The fact that a parliamentary Banking Commission was established in 2012, including the bishop who would subsequently become the Archbishop of Canterbury, is proof that interest in the taxpayer bailout of banks is not waning. Based on this author’s experience, there is still a strong public demand for information and explanations. This was a defining episode in postwar British politics and economic history.
I have talked to many of the participants in the Government and regulatory arena during the crisis, as well as highly placed sources in the banking industry. Most did not wish to be quoted but gave freely of their time and I can only thank them warmly for that. Their over-riding sentiment was that these once-in-a-lifetime events should be chronicled and analysed before memories faded. I hope they are not disappointed. When people are quoted directly, their comments come from interviews I carried out. Other quotations are sourced, with fuller details in the bibliography.

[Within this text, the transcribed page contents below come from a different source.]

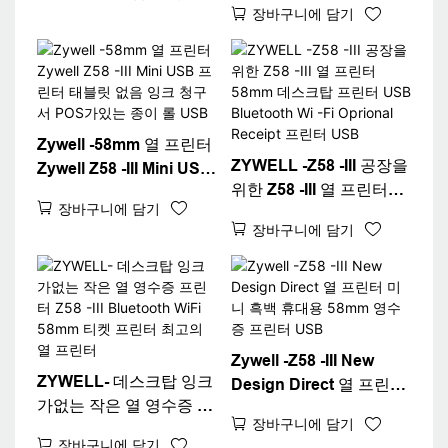
영수증 종이 롤 열 프린터
장바구니에 담기
영수증 프린터
Imprimante Thermique
USB+BT
Zywell -58mm 열 프린터
ZYWELL -Z58 -III 공장을
Zywell Z58 -III Mini USB
위한 Z58 -III 열 프린터
프린터 태블릿 없음 잉크
장바구니에 담기
58mm 데스크탑 프린터
청구서 POS가있는 종이
장바구니에 담기
USB Bluetooth Wi -Fi
롤 USB
Oprional Receipt 프린터
USB
Zywell -Z58 -III New
ZYWELL- 데스크탑 잉크
Design Direct 열 프린터
가없는 작은 열 영수증 프
미니 흑백 휴대용 58mm
장바구니에 담기
린터 Z58 -III Bluetooth
영수증 프린터 USB
장바구니에 담기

My sincere thanks are due to Stephen Rutt and Alana Clogan at Bloomsbury who always showed great faith in the project and their colleagues who helped take it through to publication. Thanks, too, are owed to my agent Andrew Lownie. Colleagues at the BBC Business and Economics Unit have been tolerant and patient as I took time off to research and write. Laurence Knight and Malcolm Balen were expert and very helpful critics.
My biggest vote of thanks must go to my family – to my wife Susan especially for her unstinting love and support, and Andrew, Jonathan and Kirsty. My brother William and his family (Claudia, Ambrose, Polly and Isaac) and my mother Caroline deserve thanks as well. They were very tolerant of my tendency to disappear with my laptop for lengthy periods of our holiday together. I hope they all feel it was worth it.